My eternal choice for pellet rifles is the crosman 2100. I've taken down numerous varmits up to the size of groundhogs with it and my busybody neighbor is none the wiser


----------



## rkintn (Dec 12, 2002)

The Crosman seems to be in the price range I wanted.  Thanks, guys!


----------



## rkintn (Dec 12, 2002)

zong said:


> squirrels are pretty tough I've seen them fall 30 or 40 feet and get right up like it was nothing. You definitely need a pellet gun.

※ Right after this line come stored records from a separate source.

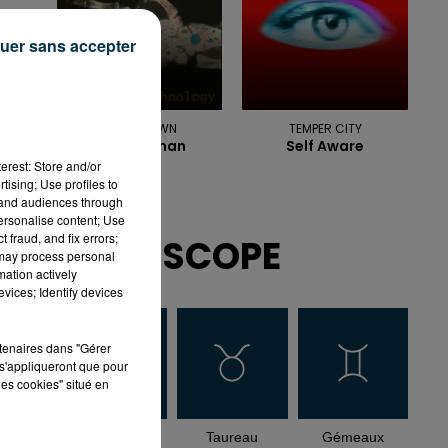
uer sans accepter
WHITE TOWN
TEMPER CITY
Your Woman
Self Aware
erest: Store and/or
tising; Use profiles to
tand audiences through
personalise content; Use
 fraud, and fix errors;
HOROSCOPE
 may process personal
mation actively
vices; Identify devices
rtenaires dans "Gérer
s'appliqueront que pour
les cookies" situé en
Bélier
Taureau
Gémeaux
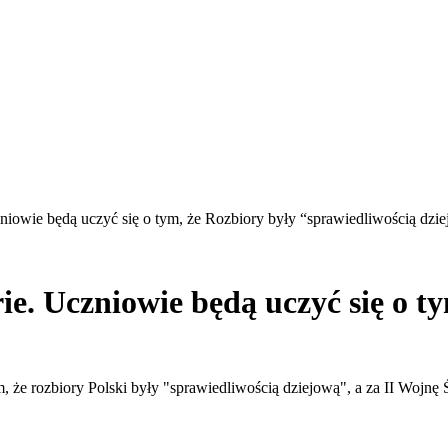
niowie będą uczyć się o tym, że Rozbiory były “sprawiedliwością dzi
e. Uczniowie będą uczyć się o ty
ym, że rozbiory Polski były "sprawiedliwością dziejową", a za II Wojn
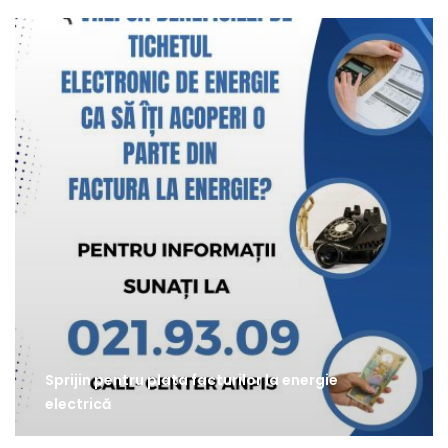
Sprijin pentru plata facturilor la energie
electrică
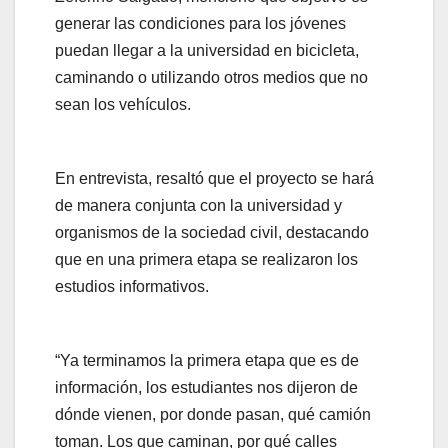
generar las condiciones para los jóvenes
puedan llegar a la universidad en bicicleta,
caminando o utilizando otros medios que no
sean los vehículos.
En entrevista, resaltó que el proyecto se hará
de manera conjunta con la universidad y
organismos de la sociedad civil, destacando
que en una primera etapa se realizaron los
estudios informativos.
“Ya terminamos la primera etapa que es de
información, los estudiantes nos dijeron de
dónde vienen, por donde pasan, qué camión
toman. Los que caminan, por qué calles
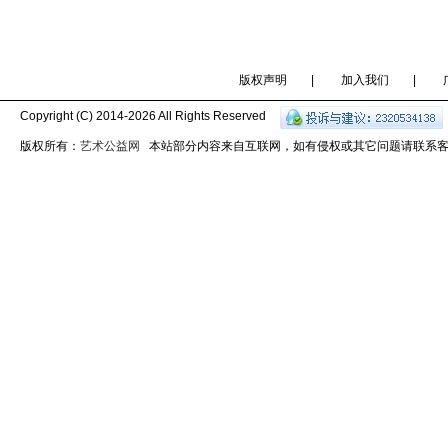
版权声明
|
加入我们
|
Copyright (C) 2014-
2026 All Rights Reserved
版权所有：
艺术公益网
本站部分内容来自互联网，如有侵权或其它问题请联系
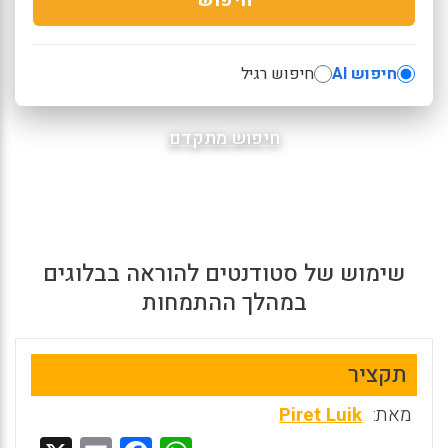
חיפוש AI
חיפוש רגיל
חיפוש מתקדם
שימוש של סטודנטים להוראה בבלוגים
במהלך ההתמחות
תקציר
מאת:
Piret Luik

I know what you mean! When I was a kid and my dad took me squirrel hunting, I always had to wear the vest with the back pouch that he would put the dead squirrels in. I was always afraid one of those suckers was just playing possum Thankfully, it never happened to me.


----------



## FarmboyBill (Aug 19, 2005)

Ive got a crossman pump up lever action rifle. I shot a possum poinit blank in the head, and it didnt kill it. Ive shot tom cats and it didnt kill them. IF you hit a squarrel in a tree, and at a distance, and only wound it, ital climb up into its nest, and either die or heal there. If its a female and has a nest of little ones, theyll die for lack of food UNLESS mother dies there. Not a good deal.


----------



## frogmammy (Dec 8, 2004)

My brother and I used a pump pellet rifle to kill rabbits several years ago with no problem, so would be good for squirrels, too. All you gotta do is shoot for the head...and practice  

That doggone rifle would shoot through both sides of a steel barrel filled with water at a good 150 foot. Wish I hadn't sold it.

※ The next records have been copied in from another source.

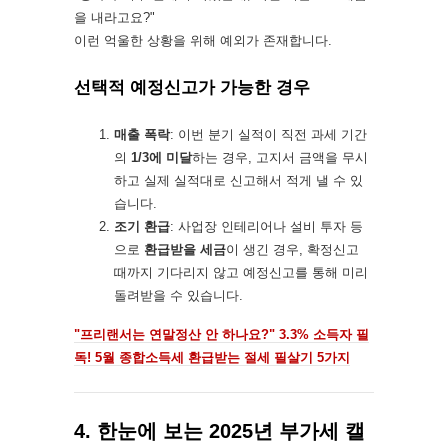
을 내라고요?"
이런 억울한 상황을 위해 예외가 존재합니다.
선택적 예정신고가 가능한 경우
매출 폭락
: 이번 분기 실적이 직전 과세 기간
의
1/3에 미달
하는 경우, 고지서 금액을 무시
하고 실제 실적대로 신고해서 적게 낼 수 있
습니다.
조기 환급
: 사업장 인테리어나 설비 투자 등
으로
환급받을 세금
이 생긴 경우, 확정신고
때까지 기다리지 않고 예정신고를 통해 미리
돌려받을 수 있습니다.
"프리랜서는 연말정산 안 하나요?" 3.3% 소득자 필
독! 5월 종합소득세 환급받는 절세 필살기 5가지
4. 한눈에 보는 2025년 부가세 캘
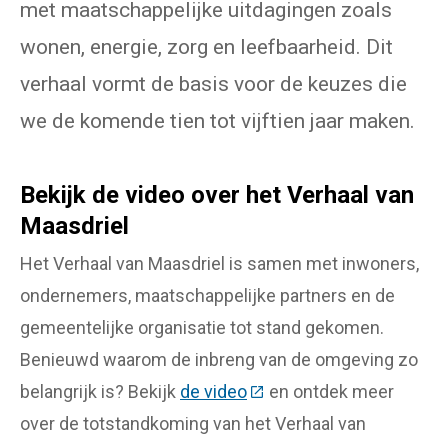
met maatschappelijke uitdagingen zoals
wonen, energie, zorg en leefbaarheid. Dit
verhaal vormt de basis voor de keuzes die
we de komende tien tot vijftien jaar maken.
Bekijk de video over het Verhaal van
Maasdriel
Het Verhaal van Maasdriel is samen met inwoners,
ondernemers, maatschappelijke partners en de
gemeentelijke organisatie tot stand gekomen.
Benieuwd waarom de inbreng van de omgeving zo
belangrijk is? Bekijk
de video
(Deze link gaat naar een 
en ontdek meer
over de totstandkoming van het Verhaal van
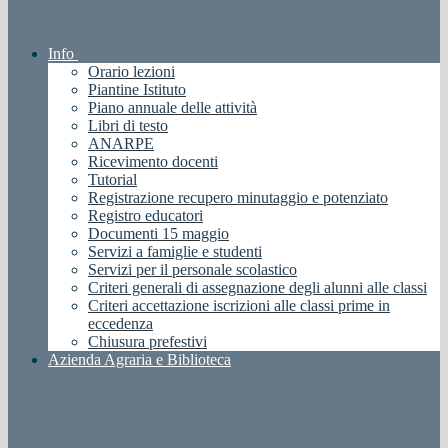
Info
Orario lezioni
Piantine Istituto
Piano annuale delle attività
Libri di testo
ANARPE
Ricevimento docenti
Tutorial
Registrazione recupero minutaggio e potenziato
Registro educatori
Documenti 15 maggio
Servizi a famiglie e studenti
Servizi per il personale scolastico
Criteri generali di assegnazione degli alunni alle classi
Criteri accettazione iscrizioni alle classi prime in
eccedenza
Chiusura prefestivi
Azienda Agraria e Biblioteca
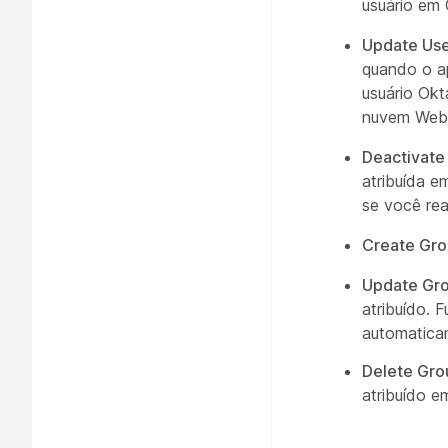
usuário em 
Update Use
quando o apl
usuário Ok
nuvem Web
Deactivate
atribuída e
se você rea
Create Gr
Update Gro
atribuído. 
automaticam
Delete Gro
atribuído e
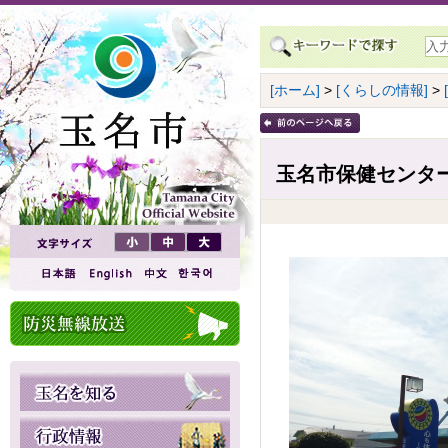
[ホーム]
>
[くらしの情報]
>
玉名市保健センタ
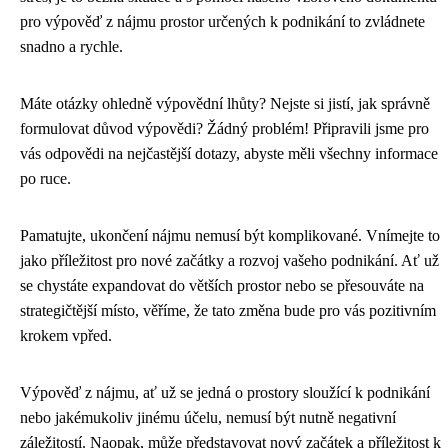
pro výpověď z nájmu prostor určených k podnikání to zvládnete
snadno a rychle.
Máte otázky ohledně výpovědní lhůty? Nejste si jistí, jak správně
formulovat důvod výpovědi? Žádný problém! Připravili jsme pro
vás odpovědi na nejčastější dotazy, abyste měli všechny informace
po ruce.
Pamatujte, ukončení nájmu nemusí být komplikované. Vnímejte to
jako příležitost pro nové začátky a rozvoj vašeho podnikání. Ať už
se chystáte expandovat do větších prostor nebo se přesouváte na
strategičtější místo, věříme, že tato změna bude pro vás pozitivním
krokem vpřed.
Výpověď z nájmu, ať už se jedná o prostory sloužící k podnikání
nebo jakémukoliv jinému účelu, nemusí být nutně negativní
záležitostí. Naopak, může představovat nový začátek a příležitost k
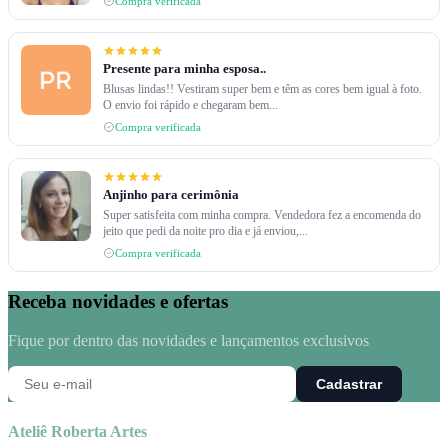
Compra verificada
Presente para minha esposa..
Blusas lindas!! Vestiram super bem e têm as cores bem igual à foto.
O envio foi rápido e chegaram bem...
Compra verificada
Anjinho para cerimônia
Super satisfeita com minha compra. Vendedora fez a encomenda do
jeito que pedi da noite pro dia e já enviou,...
Compra verificada
Receba novidades e ofertas
Fique por dentro das novidades e lançamentos exclusivos
Cadastrar
Ateliê Roberta Artes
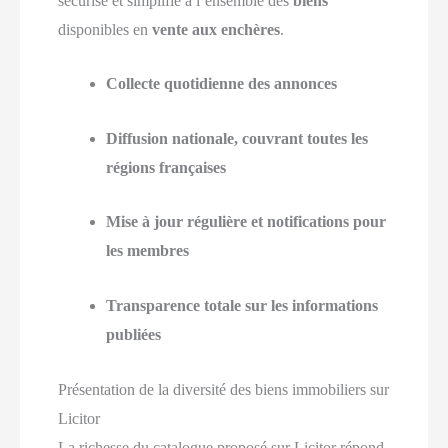
sécurisé et simplifié à l’ensemble des
biens
disponibles en
vente aux enchères
.
Collecte quotidienne des annonces
Diffusion nationale, couvrant toutes les
régions françaises
Mise à jour régulière et notifications pour
les membres
Transparence totale sur les informations
publiées
Présentation de la diversité des biens immobiliers sur
Licitor
La richesse du catalogue proposé sur Licitor répond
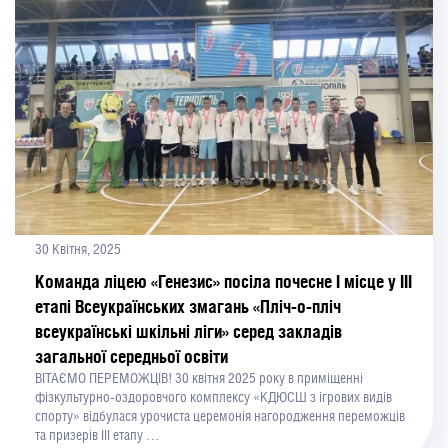
30 Квітня, 2025
Команда ліцею «Генезис» посіла почесне І місце у ІІІ
етапі Всеукраїнських змагань «Пліч-о-пліч
всеукраїнські шкільні ліги» серед закладів
загальної середньої освіти
ВІТАЄМО ПЕРЕМОЖЦІВ! 30 квітня 2025 року в приміщенні
фізкультурно-оздоровчого комплексу «КДЮСШ з ігрових видів
спорту» відбулася урочиста церемонія нагородження переможців
та призерів ІІІ етапу …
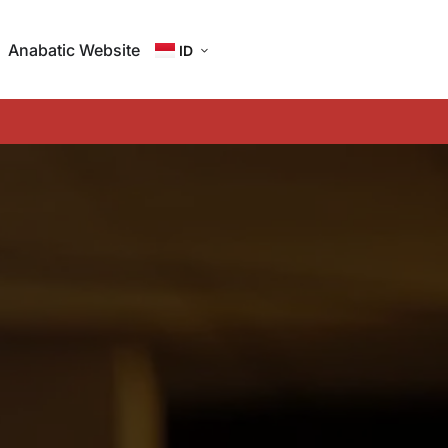
Anabatic Website
ID
EN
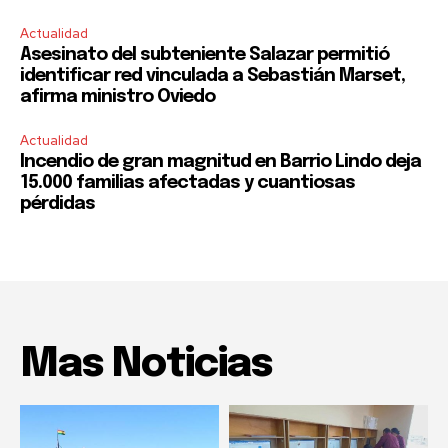
Actualidad
Asesinato del subteniente Salazar permitió
identificar red vinculada a Sebastián Marset,
afirma ministro Oviedo
Actualidad
Incendio de gran magnitud en Barrio Lindo deja
15.000 familias afectadas y cuantiosas
pérdidas
Mas Noticias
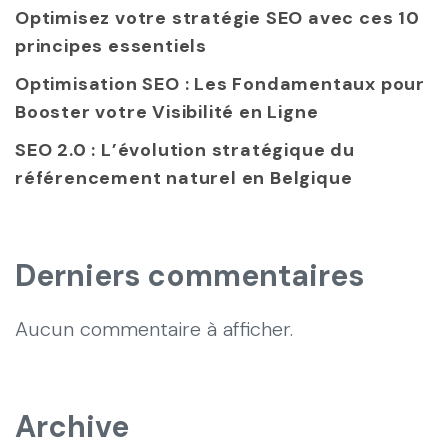
Optimisez votre stratégie SEO avec ces 10
principes essentiels
Optimisation SEO : Les Fondamentaux pour
Booster votre Visibilité en Ligne
SEO 2.0 : L’évolution stratégique du
référencement naturel en Belgique
Derniers commentaires
Aucun commentaire à afficher.
Archive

Be *SURE* to compare rifles! There's some nice looking ones...fact is, you can look at the pellet as it leaves the rifle and watch it fall to the ground! Might even do to go to a hunting type store and talk to them, mine their knowledge, then go find one cheaper, once you know what to look for. 

Mon


----------



## FarmboyBill (Aug 19, 2005)

I sit corrected. Mines a Daisy, but with a rifled barrel


----------



## lazyBum (Feb 27, 2012)

FarmBoyBill said:


> I sit corrected. Mines a Daisy, but with a rifled barrel


I was never satisfied with the power or accuracy of my daisy.


----------



## WolfWalksSoftly (Aug 13, 2004)

If you already have a. 22 just buy a box of sub sonic shells. Not loud at all


----------



## JohnnyLee (Feb 13, 2011)

Wolf has a good idea, these shells and an old .22 from a pawn shop, or a Cricket from Walmart (about $90 bucks) and they are a LOT of fun! lol

7-A339 - .22 LR Aguila Super Colibri 20 Grain 590 fps 50 Round Box 1B222239


----------



## wyld thang (Nov 16, 2005)

you know I'm laughin R!

the size of the gun don't matter, it's the magician that waves the wand! I mean takes aim and puls da trigger


----------



## tinknal (May 21, 2004)

wyld thang said:


> you know I'm laughin R!
> 
> the size of the gun don't matter, it's the magician that waves the wand! I mean takes aim and puls da trigger


Not true

Squirrels have very tough hides and some BB-Pellet guns don't have the needed power


----------



## wyld thang (Nov 16, 2005)

tinknal said:


> Not true
> 
> Squirrels have very tough hides and some BB-Pellet guns don't have the needed power


YOU! of all people !:kiss:


----------



## lazyBum (Feb 27, 2012)

I'm excited for squirrel season. It's been a few years since I've ate squirrel. And I need to get rid of a bunch, they make too much noise when I'm deer hunting.


----------



## Guest (Jul 27, 2012)

If I lived in town & had squirrels running around my yard & wanted to eat them I would trap or snare them . Goggle squirrel trap / snare , very simple & inexpensive .


----------



## vicker (Jul 11, 2003)

Walmart (here) has some nice pellet rifles for just over $100. They have one with a .22 barrel and a 177 barrel. I've been thinking of getting one myself, as I have a pup that is treeing them real well.  I think she's going to make a dandy squirrel dog. Mutzo would make one, except once the gun goes off Mutzo say's, "I'll be at the house if you need me". Her pup isn't gun shy though. I've already shot a couple of squirrels over her, and she is all for it! I used my .22 rifle with a couple of shorts (a low powered cartridge) that I dug out of a drawer.
ETA 
The problem with the shorts is, if you get caught, you are using a firearm within city limits. An air rifle isn't a firearm. I actually live right on the city limit line. The backyard was out of city limits when I grew up here, and I'd shoot high powered rifles back there. But, now it is in city limits, and I don't want to spend the night in jail over a squirrel


----------



## foxfiredidit (Apr 15, 2003)

Aww, love squirrel hunting, have since I was a kid. Eating them not so much. But I have eaten enough to tell you that the tongue is the best part. Boil the cleaned heads in a pot of rice, crack open the skull with a big spoon and dig out the brains....not bad, but not as good as the tongues. You need a "mess" of squirrels in order to have enough to make a good meal.


----------



## NewGround (Dec 19, 2010)

We got 'em squirrels big down here... Takes two men just to get 'em on the truck...


----------



## NoClue (Jan 22, 2007)

squirrel hunting was always my favorite kind of hunting starting as a boy. I ate them too. Squirrels were open season all year round, and I shot way more squirrels than I could ever eat, but I used to give them by the dozen to the older people around, and they thought I was just 'the nicest young man' for bringing them game (I'd occasionally take a few rabbits too).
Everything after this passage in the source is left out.